→ **DESCRIPTION OF THE TASK**
Only the lines from the first line of the data through the line containing "to scale resources as needed." belong in the answer, transcribed exactly; pictures do not.

→ **SOURCE MATERIAL**
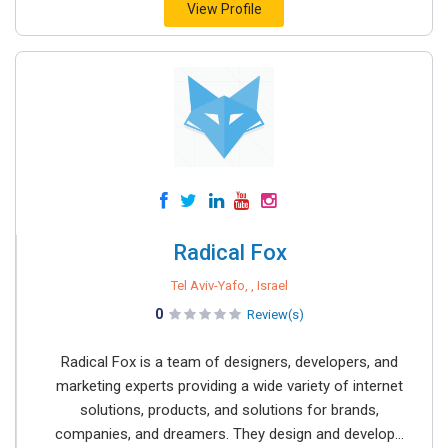
View Profile
Radical Fox
Tel Aviv-Yafo, , Israel
0
Review(s)
Radical Fox is a team of designers, developers, and
marketing experts providing a wide variety of internet
solutions, products, and solutions for brands,
companies, and dreamers. They design and develop...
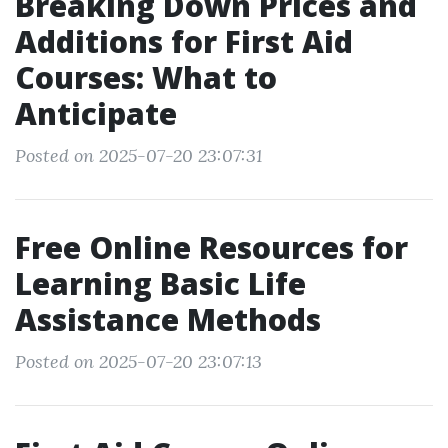
Breaking Down Prices and
Additions for First Aid
Courses: What to
Anticipate
Posted on 2025-07-20 23:07:31
Free Online Resources for
Learning Basic Life
Assistance Methods
Posted on 2025-07-20 23:07:13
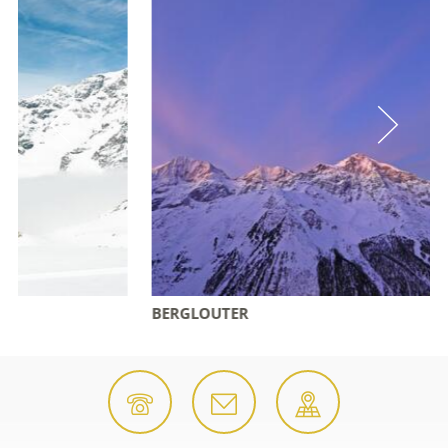
BERGLOUTER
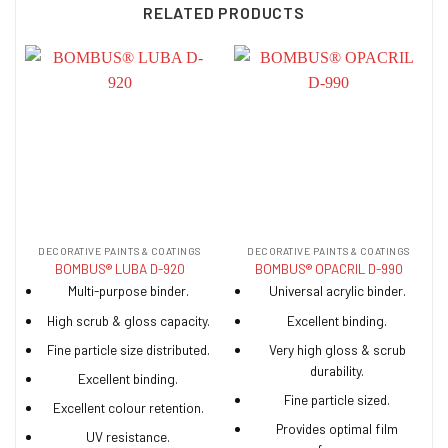
RELATED PRODUCTS
DECORATIVE PAINTS & COATINGS
DECORATIVE PAINTS & COATINGS
BOMBUS® LUBA D-920
BOMBUS® OPACRIL D-990
Multi-purpose binder.
Universal acrylic binder.
High scrub & gloss capacity.
Excellent binding.
Fine particle size distributed.
Very high gloss & scrub
durability.
Excellent binding.
Fine particle sized.
Excellent colour retention.
Provides optimal film
UV resistance.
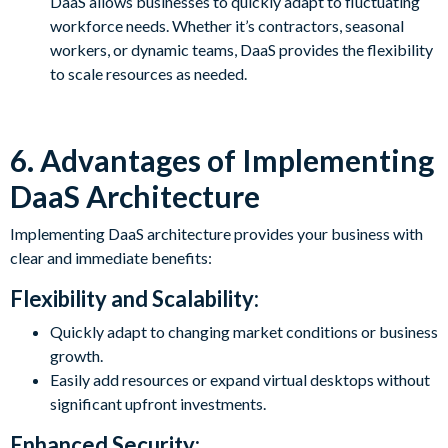
DaaS allows businesses to quickly adapt to fluctuating
workforce needs. Whether it’s contractors, seasonal
workers, or dynamic teams, DaaS provides the flexibility
to scale resources as needed.
6. Advantages of Implementing
DaaS Architecture
Implementing DaaS architecture provides your business with
clear and immediate benefits:
Flexibility and Scalability:
Quickly adapt to changing market conditions or business
growth.
Easily add resources or expand virtual desktops without
significant upfront investments.
Enhanced Security:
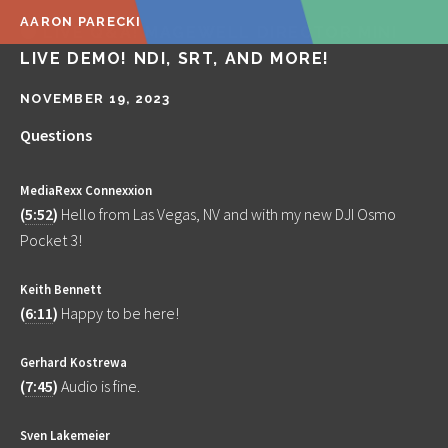
AARON PARECKI
🔴 LIVE Q&A! MAGEWELL DIRECTOR MINI
LIVE DEMO! NDI, SRT, AND MORE!
NOVEMBER 19, 2023
Questions
MediaRexx Connexxion
(
5:52
)
Hello from Las Vegas, NV and with my new DJI Osmo
Pocket 3!
Keith Bennett
(
6:11
)
Happy to be here!
Gerhard Kostrewa
(
7:45
)
Audio is fine.
Sven Lakemeier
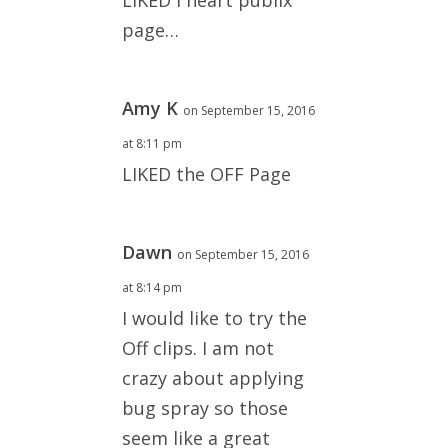
page…
Amy K
on September 15, 2016
at 8:11 pm
LIKED the OFF Page
Dawn
on September 15, 2016
at 8:14 pm
I would like to try the
Off clips. I am not
crazy about applying
bug spray so those
seem like a great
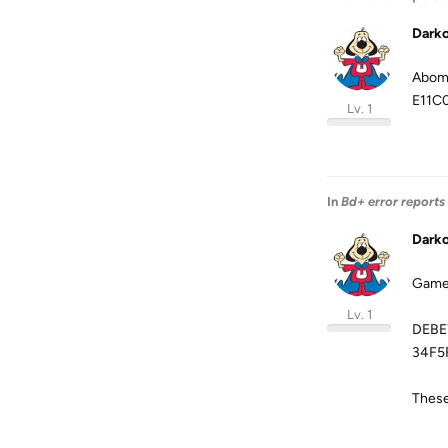
Dark
Abomi
E11C
Lv. 1
In
Bd+ error reports
Dark
Game 
Lv. 1
DEBE
34F5
These 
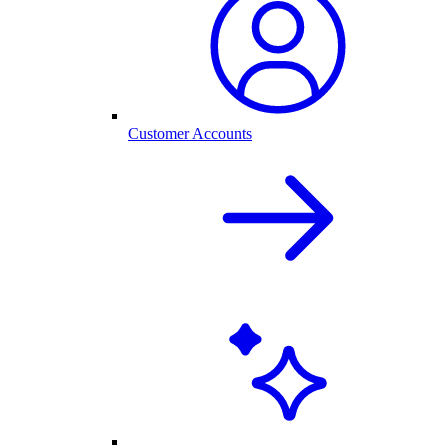
Customer Accounts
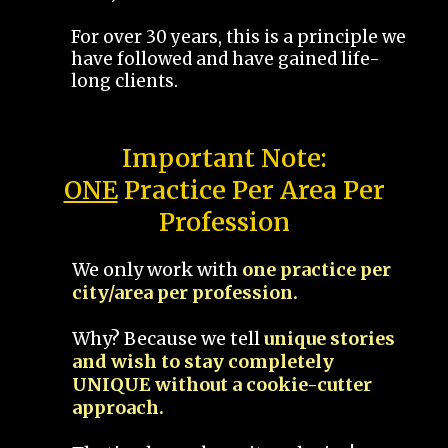
For over 30 years, this is a principle we
have followed and have gained life-
long clients.
Important Note:
ONE
Practice Per Area Per
Profession
We only work with
one practice per
city/area per profession.
Why? Because we tell
unique stories
and wish to stay completely
UNIQUE without a cookie-cutter
approach.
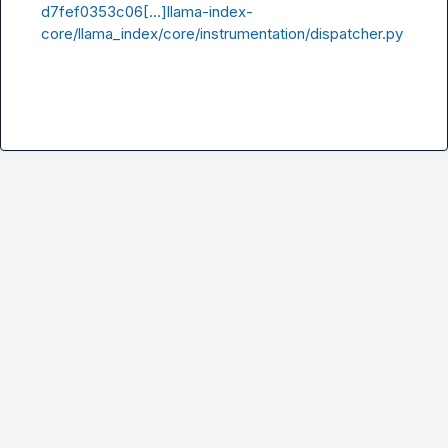
d7fef0353c06[…]llama-index-
core/llama_index/core/instrumentation/dispatcher.py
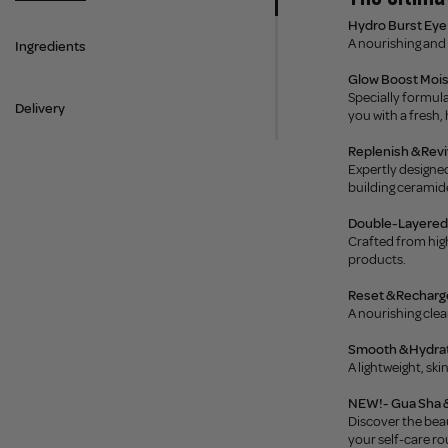
Hydro Burst Eye 
A nourishing and 
Ingredients
Glow Boost Moi
Specially formula
Delivery
you with a fresh,
Replenish & Rev
Expertly designed
building ceramide
Double-Layered 
Crafted from high
products.
Reset & Recharge
A nourishing clea
Smooth & Hydrate
A lightweight, sk
NEW!- Gua Sha &
Discover the beau
your self-care ro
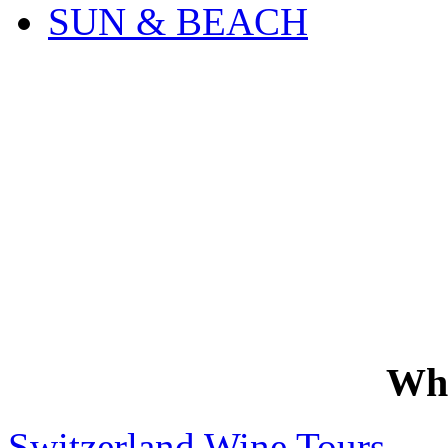
SUN & BEACH
Wh
Switzerland Wine Tours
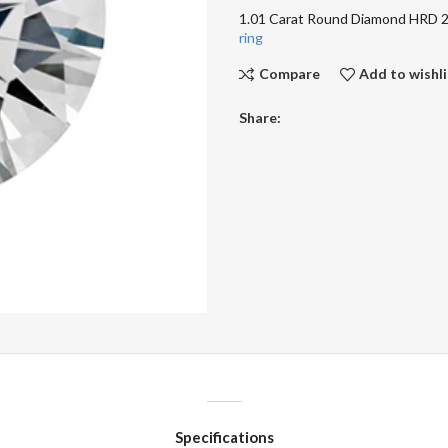
1.01 Carat Round Diamond HRD
ring
Compare
Add to wishli
Share:
Specifications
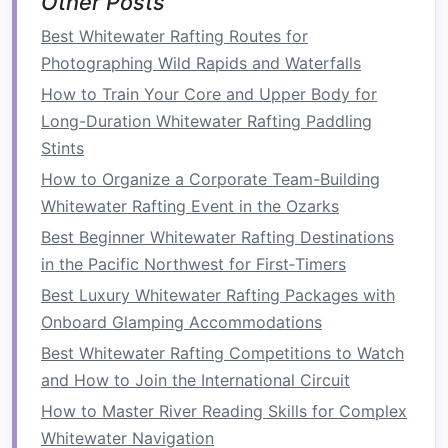
Other Posts
What the Tour Offers
Best Whitewater Rafting Routes for
Photographing Wild Rapids and Waterfalls
Rafting Segment:
A full‑day, high‑
adrenaline
How to Train Your Core and Upper Body for
run through Mambwe Gorge with expert
Long-Duration Whitewater Rafting Paddling
safety crews.
Stints
Cultural Segment:
After the rush, you'll be
How to Organize a Corporate Team-Building
escorted to a
traditional
Lozi homestead
Whitewater Rafting Event in the Ozarks
where you can:
Best Beginner Whitewater Rafting Destinations
Participate in a ceremonial
dance
in the Pacific Northwest for First‑Timers
performed by members of the royal
court.
Best Luxury Whitewater Rafting Packages with
Learn the art of "lefthand," a unique
Onboard Glamping Accommodations
Lozi
weaving
technique used to create
Best Whitewater Rafting Competitions to Watch
ceremonial
mats
.
and How to Join the International Circuit
Hear the story of "Leopard's
Tail
," a
How to Master River Reading Skills for Complex
myth that explains the river's ferocity.
Whitewater Navigation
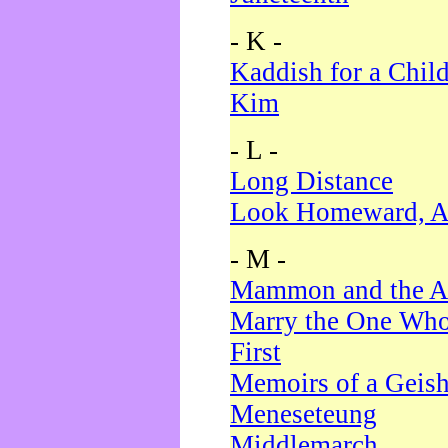
- K -
Kaddish for a Chil
Kim
- L -
Long Distance
Look Homeward, A
- M -
Mammon and the A
Marry the One Who
First
Memoirs of a Geis
Meneseteung
Middlemarch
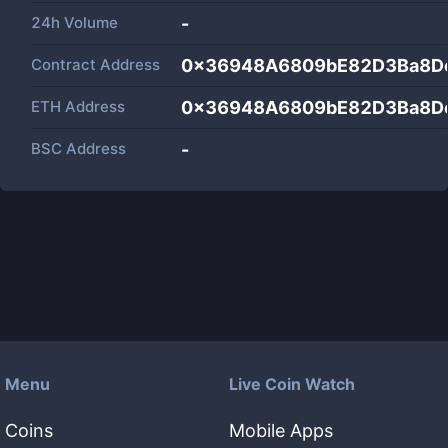
24h Volume
-
Contract Address
0x36948A6809bE82D3Ba8D
ETH Address
0x36948A6809bE82D3Ba8D
BSC Address
-
Menu
Live Coin Watch
Coins
Mobile Apps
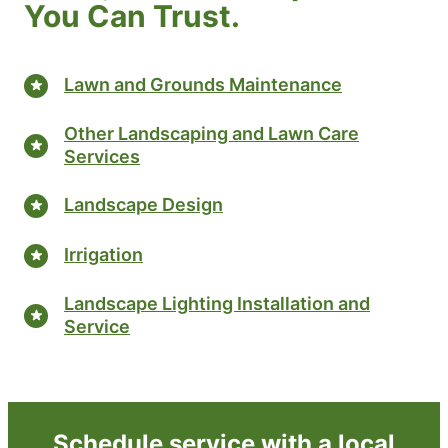
You Can Trust.
Lawn and Grounds Maintenance
Other Landscaping and Lawn Care
Services
Landscape Design
Irrigation
Landscape Lighting Installation and
Service
Schedule service with a local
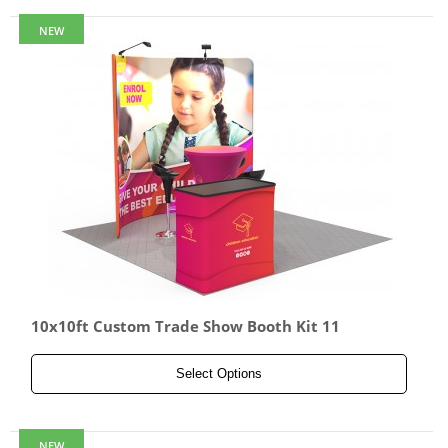
NEW
10x10ft Custom Trade Show Booth Kit 11
Select Options
NEW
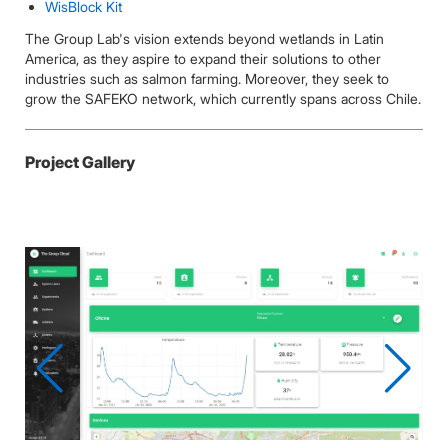
WisBlock Kit
The Group Lab's vision extends beyond wetlands in Latin
America, as they aspire to expand their solutions to other
industries such as salmon farming. Moreover, they seek to
grow the SAFEKO network, which currently spans across Chile.
Project Gallery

→ **EXPECTED ANSWER**
View Profile
Radical Fox
Tel Aviv-Yafo, , Israel
0
Review(s)
Radical Fox is a team of designers, developers, and
marketing experts providing a wide variety of internet
solutions, products, and solutions for brands,
companies, and dreamers. They design and develop...
Breaking Down Prices and
Additions for First Aid
Courses: What to
Anticipate
Posted on 2025-07-20 23:07:31
Free Online Resources for
Learning Basic Life
Assistance Methods
Posted on 2025-07-20 23:07:13
BERGLOUTER
RELATED PRODUCTS
DECORATIVE PAINTS & COATINGS
DECORATIVE PAINTS & COATINGS
BOMBUS® LUBA D-920
BOMBUS® OPACRIL D-990
Multi-purpose binder.
Universal acrylic binder.
High scrub & gloss capacity.
Excellent binding.
Fine particle size distributed.
Very high gloss & scrub
durability.
Excellent binding.
Fine particle sized.
Excellent colour retention.
Provides optimal film
UV resistance.
DaaS allows businesses to quickly adapt to fluctuating
workforce needs. Whether it’s contractors, seasonal
workers, or dynamic teams, DaaS provides the flexibility
to scale resources as needed.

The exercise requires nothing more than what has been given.